Los Angeles | Paul Thomas Anderson's "One Battle After Another" was crowned best picture at the 98th Academy Awards, handing Hollywood's top honour to a comic, multi-generational American saga of political resistance.
The ceremony Sunday, which also saw Michael B. Jordan win best actor and "Sinners" cinematographer Autumn Durald Arkapaw make Oscar history as the first female director of photography to win the award, was a long-in-coming coronation for Anderson, a San Fernando Valley native who made his first short at age 18 and has been one of America's most lionised filmmakers for decades.
Before Sunday, Anderson had never won an Oscar.
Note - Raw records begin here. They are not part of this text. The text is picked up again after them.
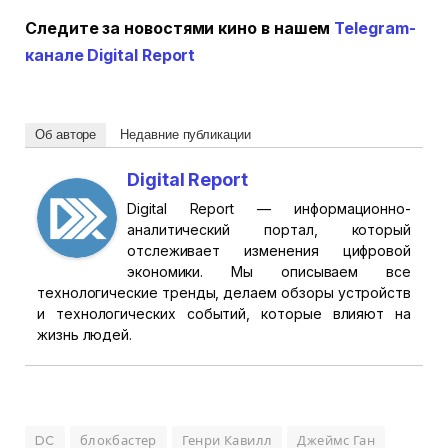
Следите за новостями кино в нашем
Telegram-
канале Digital Report
Об авторе
Недавние публикации
Digital Report
Digital Report — информационно-
аналитический портал, который
отслеживает изменения цифровой
экономики. Мы описываем все
технологические тренды, делаем обзоры устройств
и технологических событий, которые влияют на
жизнь людей.
DC
блокбастер
Генри Кавилл
Джеймс Ган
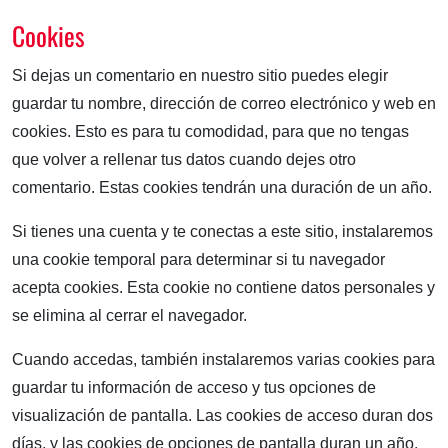
Cookies
Si dejas un comentario en nuestro sitio puedes elegir
guardar tu nombre, dirección de correo electrónico y web en
cookies. Esto es para tu comodidad, para que no tengas
que volver a rellenar tus datos cuando dejes otro
comentario. Estas cookies tendrán una duración de un año.
Si tienes una cuenta y te conectas a este sitio, instalaremos
una cookie temporal para determinar si tu navegador
acepta cookies. Esta cookie no contiene datos personales y
se elimina al cerrar el navegador.
Cuando accedas, también instalaremos varias cookies para
guardar tu información de acceso y tus opciones de
visualización de pantalla. Las cookies de acceso duran dos
días, y las cookies de opciones de pantalla duran un año.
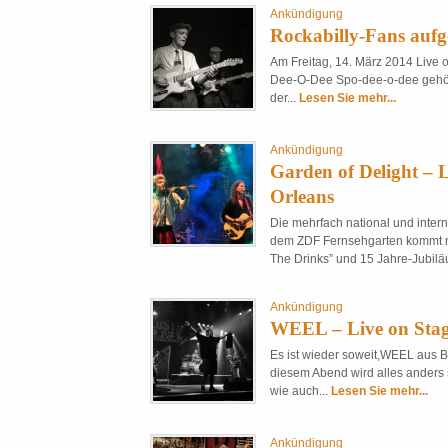
Ankündigung
Rockabilly-Fans aufg
Am Freitag, 14. März 2014 Live
Dee-O-Dee Spo-dee-o-dee gehört
der...
Lesen Sie mehr...
Ankündigung
Garden of Delight – 
Orleans
Die mehrfach national und inter
dem ZDF Fernsehgarten kommt m
The Drinks” und 15 Jahre-Jubil
Ankündigung
WEEL – Live on Stag
Es ist wieder soweit,WEEL aus 
diesem Abend wird alles anders 
wie auch...
Lesen Sie mehr...
Ankündigung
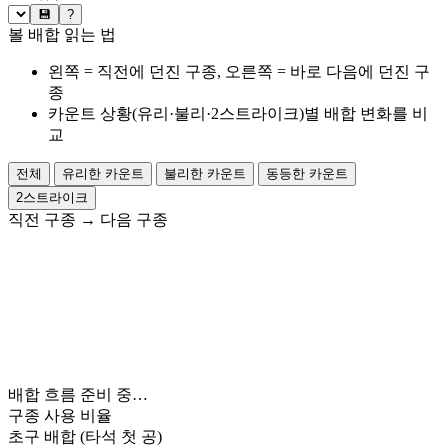
💾
?
볼 배합 읽는 법
왼쪽 = 직전에 던진 구종, 오른쪽 = 바로 다음에 던진 구
종
카운트 상황(유리·불리·2스트라이크)별 배합 변화를 비
교
전체
유리한 카운트
불리한 카운트
동등한 카운트
2스트라이크
직전 구종
→
다음 구종
배합 흐름 준비 중…
구종 사용 비율
초구 배합
(타석 첫 공)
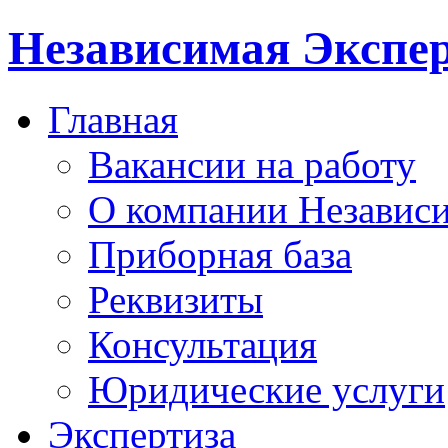
Независимая Экспер
Главная
Вакансии на работу
О компании Независи
Приборная база
Реквизиты
Консультация
Юридические услуги
Экспертиза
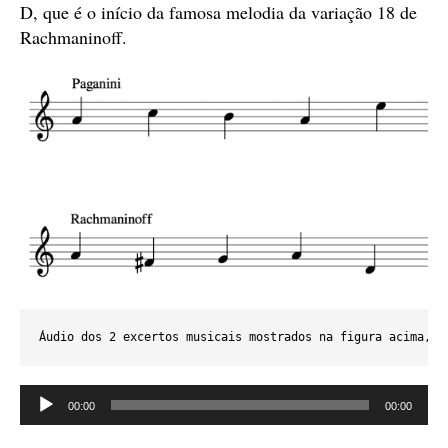
D, que é o início da famosa melodia da variação 18 de
Rachmaninoff.
Áudio dos 2 excertos musicais mostrados na figura acima, i
Tocador
00:00
00:00
de
áudio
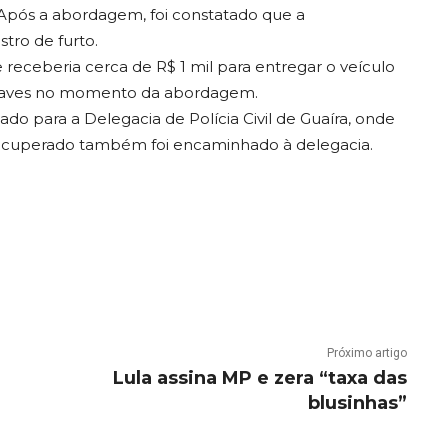
. Após a abordagem, foi constatado que a
tro de furto.
receberia cerca de R$ 1 mil para entregar o veículo
 chaves no momento da abordagem.
do para a Delegacia de Polícia Civil de Guaíra, onde
 recuperado também foi encaminhado à delegacia.
Próximo artigo
Lula assina MP e zera “taxa das
blusinhas”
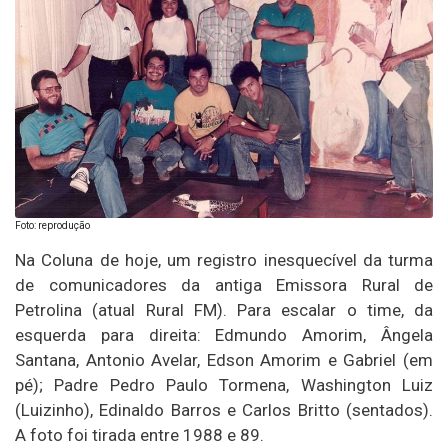
Foto: reprodução
Na Coluna de hoje, um registro inesquecível da turma
de comunicadores da antiga Emissora Rural de
Petrolina (atual Rural FM). Para escalar o time, da
esquerda para direita: Edmundo Amorim, Ângela
Santana, Antonio Avelar, Edson Amorim e Gabriel (em
pé); Padre Pedro Paulo Tormena, Washington Luiz
(Luizinho), Edinaldo Barros e Carlos Britto (sentados).
A foto foi tirada entre 1988 e 89.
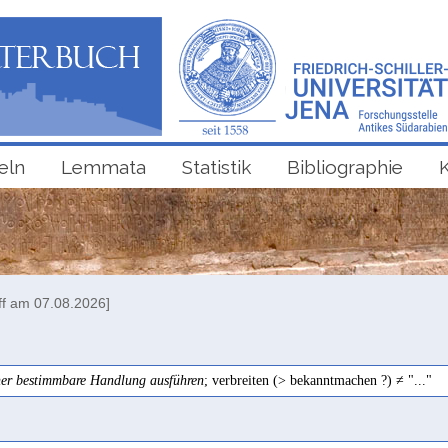
eln
Lemmata
Statistik
Bibliographie
ff am 07.08.2026]
her bestimmbare Handlung ausführen
; verbreiten (> bekanntmachen ?) ≠ "..."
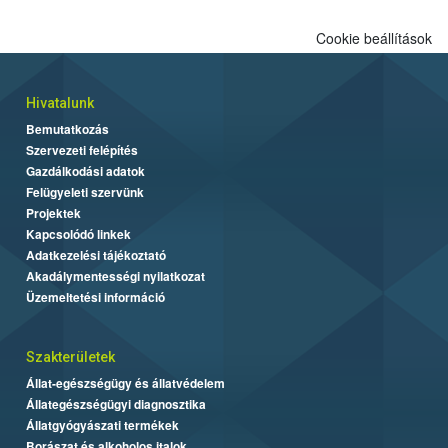
Cookie beállítások
Hivatalunk
Bemutatkozás
Szervezeti felépítés
Gazdálkodási adatok
Felügyeleti szervünk
Projektek
Kapcsolódó linkek
Adatkezelési tájékoztató
Akadálymentességi nyilatkozat
Üzemeltetési információ
Szakterületek
Állat-egészségügy és állatvédelem
Állategészségügyi diagnosztika
Állatgyógyászati termékek
Borászat és alkoholos italok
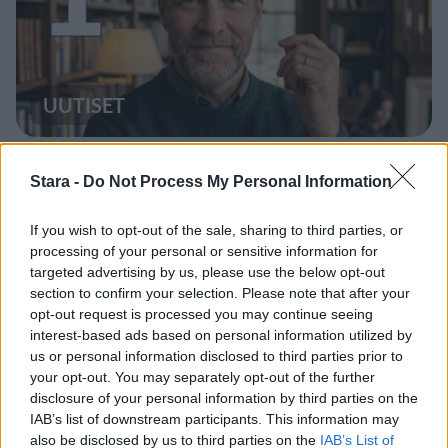
UUTISET
Leskeneläke ei kuulu kaikille –
Stara -
Do Not Process My Personal Information
Kela muistuttaa tärkeästä
ikärajasta
If you wish to opt-out of the sale, sharing to third parties, or
processing of your personal or sensitive information for
targeted advertising by us, please use the below opt-out
section to confirm your selection. Please note that after your
2
opt-out request is processed you may continue seeing
interest-based ads based on personal information utilized by
us or personal information disclosed to third parties prior to
your opt-out. You may separately opt-out of the further
disclosure of your personal information by third parties on the
IAB’s list of downstream participants. This information may
also be disclosed by us to third parties on the
IAB’s List of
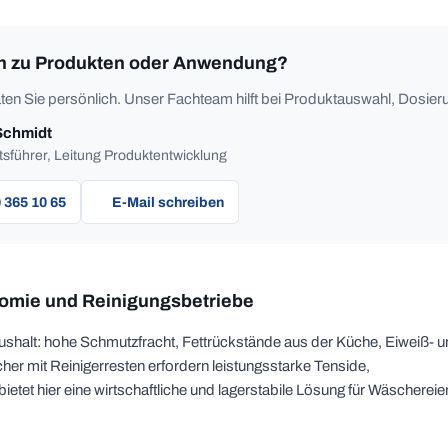
n zu Produkten oder Anwendung?
ten Sie persönlich. Unser Fachteam hilft bei Produktauswahl, Dosieru
Schmidt
sführer, Leitung Produktentwicklung
 365 10 65
E-Mail schreiben
nomie und Reinigungsbetriebe
ushalt: hohe Schmutzfracht, Fettrückstände aus der Küche, Eiweiß- 
er mit Reinigerresten erfordern leistungsstarke Tenside,
t hier eine wirtschaftliche und lagerstabile Lösung für Wäschereie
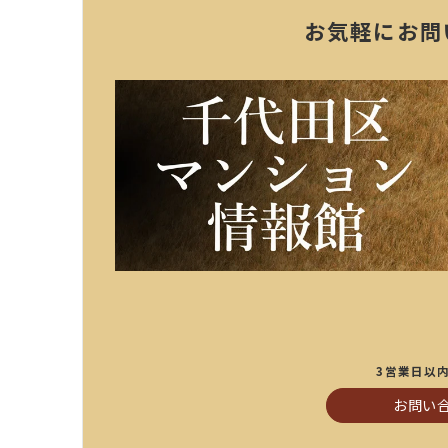
お気軽にお問
3営業日以
お問い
The Oscar night belonged to Warner Bros, the studio of "One Battle After Another" and Ryan Coogler's vampire tale "Sinners". It was an oddly poignant note of triumph for the fabled studio, which weeks earlier agreed to a sale to Paramount Skydance, David Ellison's rapidly assembled media monolith. The deal, which awaits regulatory approval, has Hollywood bracing for more layoffs.
"Sinners" and "One Battle After Another" were each Hollywood anomalies: big-budget originals born from a personal vision. In a year where anxiety over studio contraction and the rise of artificial intelligence often consumed the industry, both films gave Hollywood fresh hope.